"""

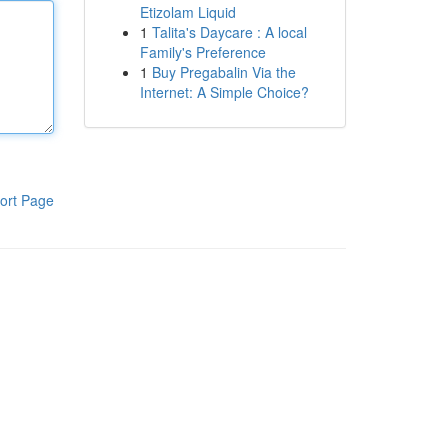
Etizolam Liquid
1
Talita's Daycare : A local
Family's Preference
1
Buy Pregabalin Via the
Internet: A Simple Choice?
ort Page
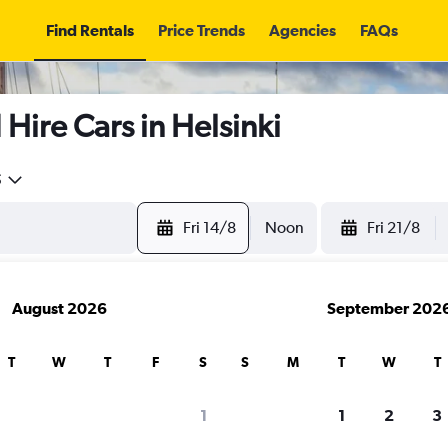
Find Rentals
Price Trends
Agencies
FAQs
re Cars in Helsinki
5
Fri 14/8
Noon
Fri 21/8
August 2026
September 202
T
W
T
F
S
S
M
T
W
T
search for rental cars through Cheapfligh
1
1
2
3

"""

WHAT IS REQUIRED:
If an entry contains a picture, skip the picture and reproduce everything else exactly.

COMPLETED TASK:
Etizolam Liquid
1
Talita's Daycare : A local
Family's Preference
1
Buy Pregabalin Via the
Internet: A Simple Choice?
ort Page
Find Rentals
Price Trends
Agencies
FAQs
re Cars in Helsinki
5
Fri 14/8
Noon
Fri 21/8
August 2026
September 202
T
W
T
F
S
S
M
T
W
T
search for rental cars through Cheapfligh
1
1
2
3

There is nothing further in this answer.